## WHAT TO DO
Only the lines from the start of the data through the line containing "B2B marketers are" should be written out, exactly as they are, with both ends included and the pictures left out.

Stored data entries
• • •
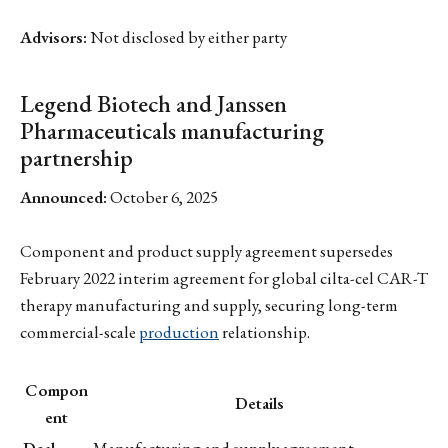
Advisors:
Not disclosed by either party
Legend Biotech and Janssen
Pharmaceuticals manufacturing
partnership
Announced:
October 6, 2025
Component and product supply agreement supersedes
February 2022 interim agreement for global cilta-cel CAR-T
therapy manufacturing and supply, securing long-term
commercial-scale
production
relationship.
Compon
Details
ent
Deal
Manufacturing and supply agreement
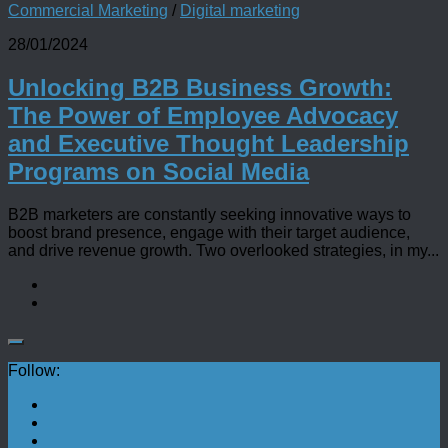
Commercial Marketing
/
Digital marketing
28/01/2024
Unlocking B2B Business Growth:
The Power of Employee Advocacy
and Executive Thought Leadership
Programs on Social Media
B2B marketers are constantly seeking innovative ways to
boost brand presence, engage with their target audience,
and drive revenue growth. Two overlooked strategies, in my...
Follow:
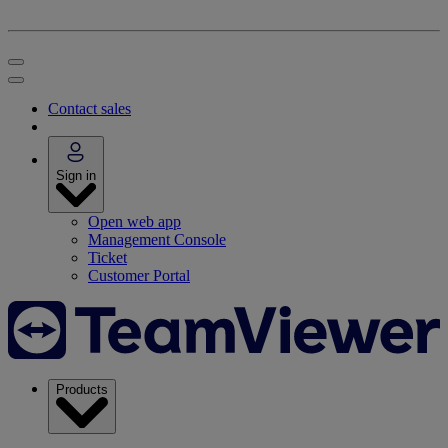
Contact sales
Sign in
Open web app
Management Console
Ticket
Customer Portal
Products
• • •
## RESPONSE AREA
Advisors:
Not disclosed by either party
Legend Biotech and Janssen
Pharmaceuticals manufacturing
partnership
Announced:
October 6, 2025
Component and product supply agreement supersedes
February 2022 interim agreement for global cilta-cel CAR-T
therapy manufacturing and supply, securing long-term
commercial-scale
production
relationship.
Compon
Details
ent
Deal
Manufacturing and supply agreement
Commercial Marketing
/
Digital marketing
28/01/2024
Unlocking B2B Business Growth:
The Power of Employee Advocacy
and Executive Thought Leadership
Programs on Social Media
B2B marketers are constantly seeking innovative ways to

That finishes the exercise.